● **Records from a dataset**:
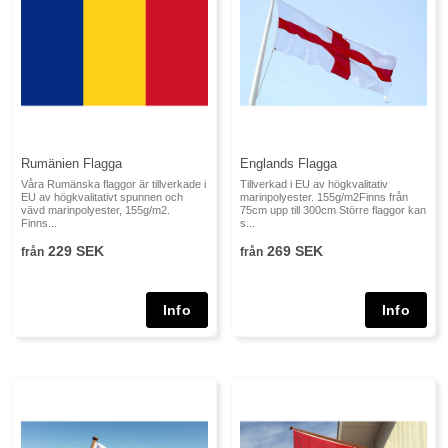
Rumänien Flagga
Englands Flagga
Våra Rumänska flaggor är tillverkade i
Tillverkad i EU av högkvalitativ
EU av högkvalitativt spunnen och
marinpolyester. 155g/m2Finns från
vävd marinpolyester, 155g/m2.
75cm upp till 300cm Större flaggor kan
Finns...
s...
229 SEK
269 SEK
från
från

● **What needs to be done**: The range begins at the line containing "Englands Flagga" and ends at the last line of the entries; reproduce it exactly.

● **Task answer**:
Englands Flagga
Våra Rumänska flaggor är tillverkade i
Tillverkad i EU av högkvalitativ
EU av högkvalitativt spunnen och
marinpolyester. 155g/m2Finns från
vävd marinpolyester, 155g/m2.
75cm upp till 300cm Större flaggor kan
Finns...
s...
229 SEK
269 SEK
från
från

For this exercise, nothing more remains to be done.